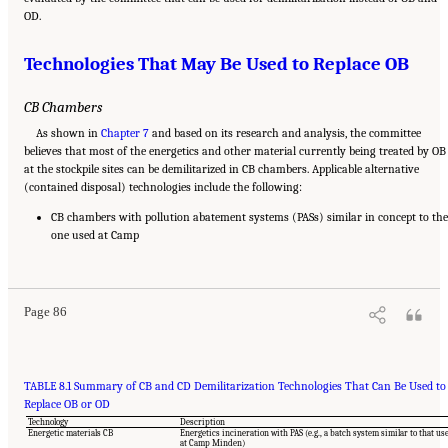
OD.
Technologies That May Be Used to Replace OB
CB Chambers
As shown in
Chapter 7
and based on its research and analysis, the committee
believes that most of the energetics and other material currently being treated by OB
at the stockpile sites can be demilitarized in CB chambers. Applicable alternative
(contained disposal) technologies include the following:
CB chambers with pollution abatement systems (PASs) similar in concept to the
one used at Camp
Suggested Citation:
"8 Comparative Assessment of Demilitarization Technologies."
National Academies of Sciences, Engineering, and Medicine. 2019.
Alternatives for the
Demilitarization of Conventional Munitions
. Washington, DC: The National Academies
Press. doi: 10.17226/25140.
Page 86
TABLE 8.1 Summary of CB and CD Demilitarization Technologies That Can Be Used to
Replace OB or OD
Technology
Description
Energetic materials CB
Energetics incineration with PAS (e.g., a batch system similar to that us
at Camp Minden)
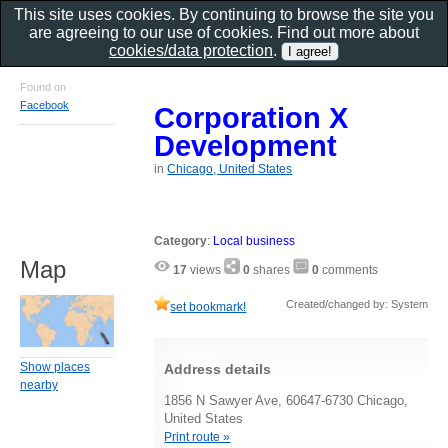
This site uses cookies. By continuing to browse the site you
are agreeing to our use of cookies. Find out more about
cookies/data protection
.
Found on
Facebook
Corporation X
Development
in
Chicago, United States
Category
:
Local business
Map
17
views
0
shares
0
comments
Created/changed by: System
set bookmark!
Show places
Address details
nearby
1856 N Sawyer Ave, 60647-6730 Chicago,
United States
Print route »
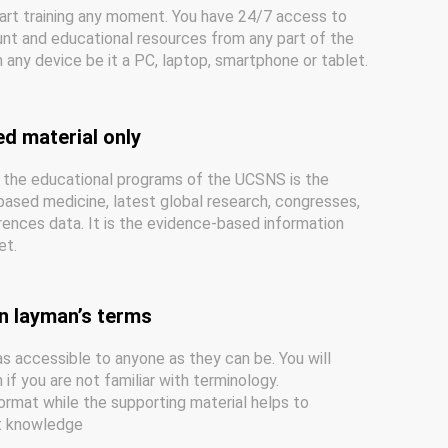
art training any moment. You have 24/7 access to
nt and educational resources from any part of the
 any device be it a PC, laptop, smartphone or tablet.
ed material only
 the educational programs of the UCSNS is the
ased medicine, latest global research, congresses,
ences data. It is the evidence-based information
et.
n layman’s terms
s accessible to anyone as they can be. You will
if you are not familiar with terminology.
ormat while the supporting material helps to
nt knowledge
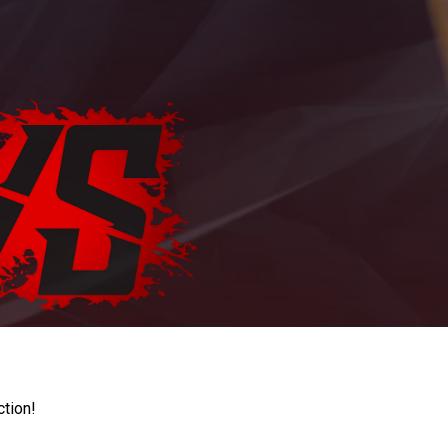
ction!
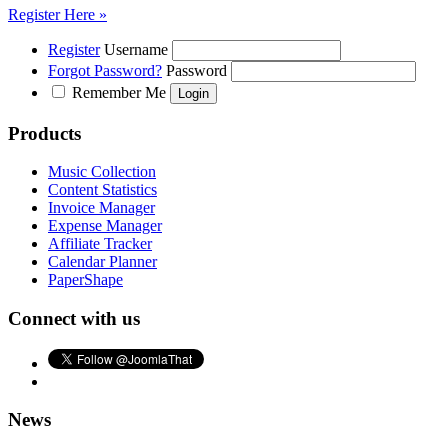
Register Here »
Register
Username
Forgot Password?
Password
Remember Me
Products
Music Collection
Content Statistics
Invoice Manager
Expense Manager
Affiliate Tracker
Calendar Planner
PaperShape
Connect with us
News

> _Work instruction_
From the data above, copy each line with the string "Replace" in it.

> _Exercise response_
Technologies That May Be Used to Replace OB
Replace OB or OD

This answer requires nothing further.